Der "Eigensinn" ist mittlerweile eine Art Markenzeichen der österreichischen Literatur geworden, wie etwa die Reihe "Österreichs Eigensinn" beweist, die bei Jung & Jung erscheint und kanonische Texte neu auflegt. Nun ist es immer bedenklich, wenn sich ein Begriff, der auf Besonderes verweist, verallgemeinert. So viele eigensinnige Geister gibt es auch in Österreich nicht, dass man diese Tugend geradezu zum Nationalcharakter erklären könnte. Der Salzburger Autor Karl-Markus Gauß allerdings verdient dieses schmückende Beiwort schon. Das zeigt der Sammelband "Von der Produktivkraft des Eigensinns", der die "Literaturen" (Plural!) erschließt, die Gauß im Lauf seines produktiven Schreib-, Reise- und Publikationslebens bisher geschaffen hat. Namhafte österreichische Wissenschafterinnen und Wissenschafter veranstalteten 2014, zum 60. Geburtstag des Autors, in Salzburg ein Symposium, dessen schriftliche Resultate nun als lesenswertes Buch vorliegen.

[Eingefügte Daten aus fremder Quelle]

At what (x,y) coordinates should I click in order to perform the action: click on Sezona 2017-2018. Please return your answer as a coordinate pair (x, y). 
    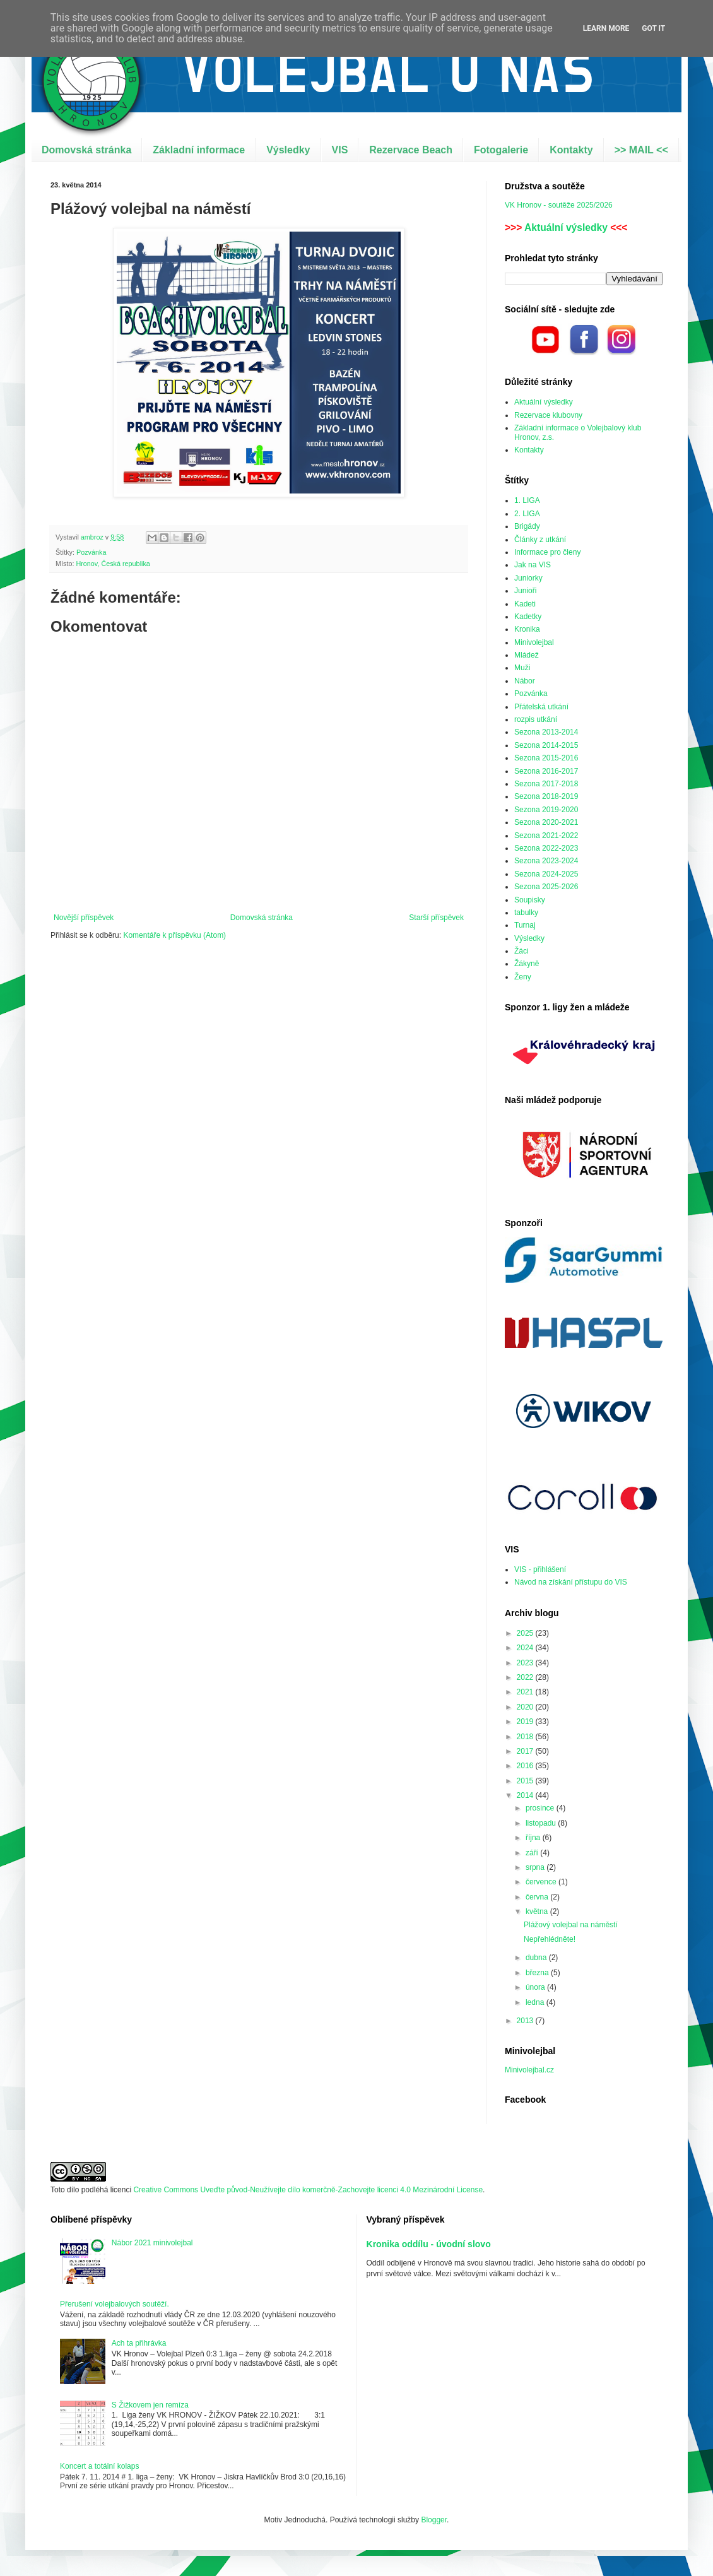     Looking at the image, I should click on (546, 783).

13 Beiträge stellen die thematische Vielfalt des Autors vor: Der introspektive "Jahresbuchschreiber" kommt ebenso zur Sprache wie der weltkundige Reiseschriftsteller und der Literaturkritiker und Essayist, der sich große Verdienste um die Wiederentdeckung vergessener Autoren erworben hat. Dieser thematischen Breite entspricht, wie in eingehenden Textanalysen nachgewiesen wird, ein Reichtum an stilistischen Möglichkeiten und eine niemals aussetzende reflexive Kontrolle über das Geschriebene. Was aber den besagten Eigensinn angeht, so zeigt sich der wohl am deutlichsten in einer Qualität, die Evelyne Polt-Heinzl in ihrem Beitrag in germanistischem Nominalstil so umschreibt: "Wogegen Gauß auftrat und auftritt, ist ein sich allzu heimisches Einrichten in einmal ausformulierten Frontstellungen."
Lyrik zum Hören
Die Lyrik des 20. Jahrhunderts wirkt in großen Teilen nicht mehr unmittelbar zeitgenössisch. Insbesondere das Pathos ist uns in den letzten Jahrzehnten verloren gegangen, und es ist nichts Vergleichbares an seine Stelle getreten. Das fällt besonders auf, wenn man die Gedichte nicht nur liest, sondern sie auch hört - und zwar gesprochen von den Autorinnen und Autoren selbst.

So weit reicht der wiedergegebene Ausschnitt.